*** Opening GIVEN ENTRIES ***
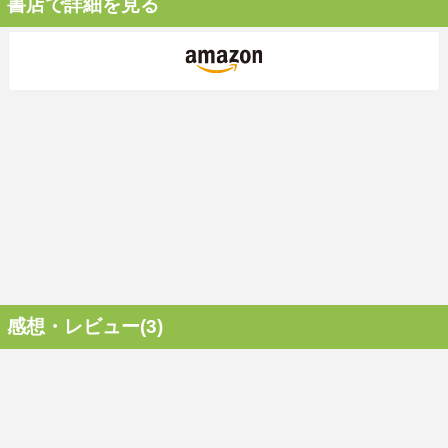
書店で詳細を見る
感想・レビュー(3)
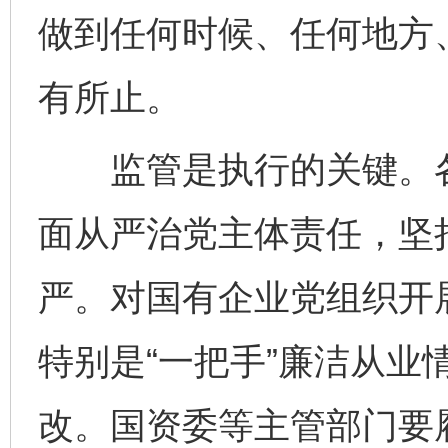
做到任何时候、任何地方
有所止。
监管是执行的关键。各
面从严治党主体责任，坚
严。对国有企业党组织开
特别是“一把手”廉洁从业
改。国资委等主管部门要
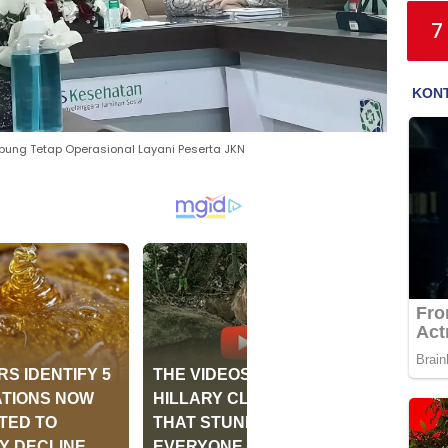
7
ampung Tetap Operasional Layani Peserta JKN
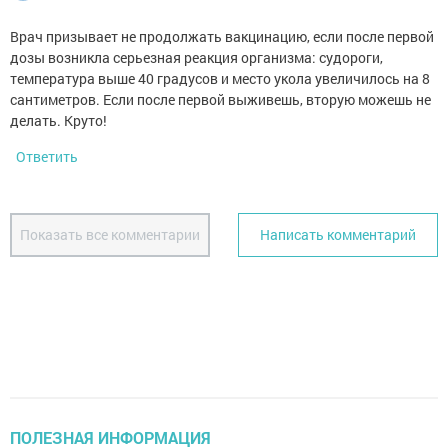
Врач призывает не продолжать вакцинацию, если после первой
дозы возникла серьезная реакция организма: судороги,
температура выше 40 градусов и место укола увеличилось на 8
сантиметров. Если после первой выживешь, вторую можешь не
делать. Круто!
Ответить
Показать все комментарии
Написать комментарий
ПОЛЕЗНАЯ ИНФОРМАЦИЯ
*** Closing GIVEN ENTRIES ***
● DESCRIPTION OF THE TASK
Word-for-word transcription: the whole listing, with images excluded.

● EXERCISE ANSWER
書店で詳細を見る
感想・レビュー(3)
做到任何时候、任何地方
有所止。
监管是执行的关键。各
面从严治党主体责任，坚
严。对国有企业党组织开
特别是“一把手”廉洁从业
改。国资委等主管部门要
7
ampung Tetap Operasional Layani Peserta JKN
Врач призывает не продолжать вакцинацию, если после первой
дозы возникла серьезная реакция организма: судороги,
температура выше 40 градусов и место укола увеличилось на 8
сантиметров. Если после первой выживешь, вторую можешь не
делать. Круто!
Ответить
Показать все комментарии
Написать комментарий
ПОЛЕЗНАЯ ИНФОРМАЦИЯ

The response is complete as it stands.